"Would you like me to share with you some good news from the Lord?" rattled a wandering, Bible-toting, red-eyed zealot outside City Hall near the Depression-era Christmas tree. Ha! Of course there would be no good news inside the semisecular council chamber, where District 3 commissioner Robert Stuart opined that "in times like these, crime goes up," District 4 commissioner Patty Sheehan praised the improvements on the I-4 off-ramp leading to the Mall at Millenia just in time for Christmas, and District 5 commissioner Daisy Lynum made some racially sensitive reference to her "tribe" and their dancing abilities. Same old same old, then, as the year's final council meeting wrapped itself around yet another ill-advised development issue.

Item: The city approves the downtown movie theater completion agreement.

Translation: Way back in 2004, when the city was still licking leftover chili from the crease beneath Cameron Kuhn's overhanging gut, the promise of a movie theater in the doomed Plaza complex downtown incited the overuse of the phrase "live, work and play" by those who are paid to say things like that. The original deal incentivized the life-saving cinematic proposition with a cool $3.5 million to be paid out over 10 years. Then, of course, Kuhn was financially popped like the windbag he is. But seeing as living, working and playing are still a priority — like laughing at the pieces or dancing in the ashes — the city is on to Plan B. They've crafted a $6 million package to see to it that the 12-screen, table-with-food-service-and-stadium-seated theater is done by next summer; that money will supposedly be paid back (with interest) from the overflow of funds coming into the parking garage and adjoining retail outlets. (Good luck!) As part of the agreement, the theater will donate 1,500 tickets to the kidz of the Parramore Kidz Zone and reserve one screen for foreign or independent films "for a portion of each year." (Non-American boobies!) Lynum, for her part, noted her "hesitance" in dealing with people she does not know. So they introduced themselves. Awkward. Also, commissioner Sheehan grew the outline of a set of balls by suggesting the whole thing was unethical. Mayor Buddy Dyer did not like that kind of talk. Public hearing in January, y'all.

Item: The city approves an award to Seminole Harley-Davidson/Buell for the purchase of 35 2009 Harley-Davidson FLHP Road King motorcycles.

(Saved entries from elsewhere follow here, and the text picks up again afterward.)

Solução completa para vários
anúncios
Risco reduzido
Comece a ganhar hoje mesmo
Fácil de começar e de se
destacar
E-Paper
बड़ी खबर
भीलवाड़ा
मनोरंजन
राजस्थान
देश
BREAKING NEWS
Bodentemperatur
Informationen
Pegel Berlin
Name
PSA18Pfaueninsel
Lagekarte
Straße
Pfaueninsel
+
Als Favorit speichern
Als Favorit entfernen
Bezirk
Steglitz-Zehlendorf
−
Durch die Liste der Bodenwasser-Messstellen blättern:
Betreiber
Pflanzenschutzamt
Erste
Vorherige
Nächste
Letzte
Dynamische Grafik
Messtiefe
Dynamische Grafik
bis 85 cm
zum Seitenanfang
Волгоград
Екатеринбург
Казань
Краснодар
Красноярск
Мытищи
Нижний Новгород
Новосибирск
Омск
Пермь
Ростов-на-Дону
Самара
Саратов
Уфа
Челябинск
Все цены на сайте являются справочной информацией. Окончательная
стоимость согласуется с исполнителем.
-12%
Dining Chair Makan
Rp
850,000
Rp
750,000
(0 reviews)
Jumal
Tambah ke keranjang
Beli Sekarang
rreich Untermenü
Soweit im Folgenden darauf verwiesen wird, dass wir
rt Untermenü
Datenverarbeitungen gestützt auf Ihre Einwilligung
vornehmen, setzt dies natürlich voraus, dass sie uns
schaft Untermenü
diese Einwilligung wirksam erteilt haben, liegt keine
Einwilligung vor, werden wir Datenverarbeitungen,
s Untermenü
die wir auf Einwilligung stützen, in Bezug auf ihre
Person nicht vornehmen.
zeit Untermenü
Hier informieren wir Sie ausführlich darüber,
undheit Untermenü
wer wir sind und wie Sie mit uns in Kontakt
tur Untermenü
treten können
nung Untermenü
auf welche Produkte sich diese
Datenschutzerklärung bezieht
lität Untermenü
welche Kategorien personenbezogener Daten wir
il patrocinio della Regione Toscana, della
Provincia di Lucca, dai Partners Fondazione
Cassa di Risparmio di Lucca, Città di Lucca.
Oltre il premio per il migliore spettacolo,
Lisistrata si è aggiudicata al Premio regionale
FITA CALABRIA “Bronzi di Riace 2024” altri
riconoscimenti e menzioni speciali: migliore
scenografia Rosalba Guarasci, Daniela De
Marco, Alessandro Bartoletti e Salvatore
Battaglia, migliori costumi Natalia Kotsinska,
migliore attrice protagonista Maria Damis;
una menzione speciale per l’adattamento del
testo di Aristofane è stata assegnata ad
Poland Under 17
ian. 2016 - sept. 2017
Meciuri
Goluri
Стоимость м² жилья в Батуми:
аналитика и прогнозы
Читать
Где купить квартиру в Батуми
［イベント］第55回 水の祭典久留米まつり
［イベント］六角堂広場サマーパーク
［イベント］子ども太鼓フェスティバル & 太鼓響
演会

Translation: The CHiPs are down and Ponch and John need new hogs to go out and woo the ladies, so OPD has put in a request for the purchase of 35 new Harleys to make loud noises and break down a lot. The 35 Harleys will be two-tone — "Dark Peace Officer Blue" and "Glacier White Pearl," natch — and will feature 12-volt cigarette-lighter power outlets. (The cool cities are getting BMWs these days; just sayin'.) Four of them, suspiciously, will have windshields 2 inches shorter than what is typically required for keeping bugs out of the teeth of pigs. Midget cops? Anyway, the new wheels will cost the city $546,525, and all "emergency equipment" will be recycled from 2007. Except for a new white LED light!

Item: The city approves an award to Star Trac, Fitness Pro and Busy Body Gyms To Go for the purchase of fitness equipment.

Translation: Seeing as the city is largely about looking good and getting nowhere — and by the way, how much weight has Buddy lost? — it shouldn't come as a surprise that somewhere in the grand overstatement of the marble city concourse there is a gym full of stationary transportation simulators. In order to maintain their collective wellness, the city is presently restocking their workout room with five treadmills ($28,475), three ellipticals ($15,885), two recumbent bikes ($7,390), two upright bikes ($6,990), one spinner bike ($3,995), two rowers ($1,950), one upper-body ergometer (or hand pedals: $3,250), and one stair-climber ($3,800). You're not paying for it, though. It's all covered under the city's health insurance plan.

Item: The city approves a budget amendment necessary to reduce the city budget in order to align with newly released state revenue estimates.

Translation: The sky is falling. The sky is falling. The sky is falling. Meanwhile, new state estimates show that sales tax and gas tax funds aren't going to add up fast enough to keep up with our spending habit. The city's general fund has been adjusted to reflect a $1.56 million decrease and the gas tax fund is now down $538,514. The city claims it was already prepared for the losses and has set some money aside; nothing to see here, etc. Merry Christmas! We're poor!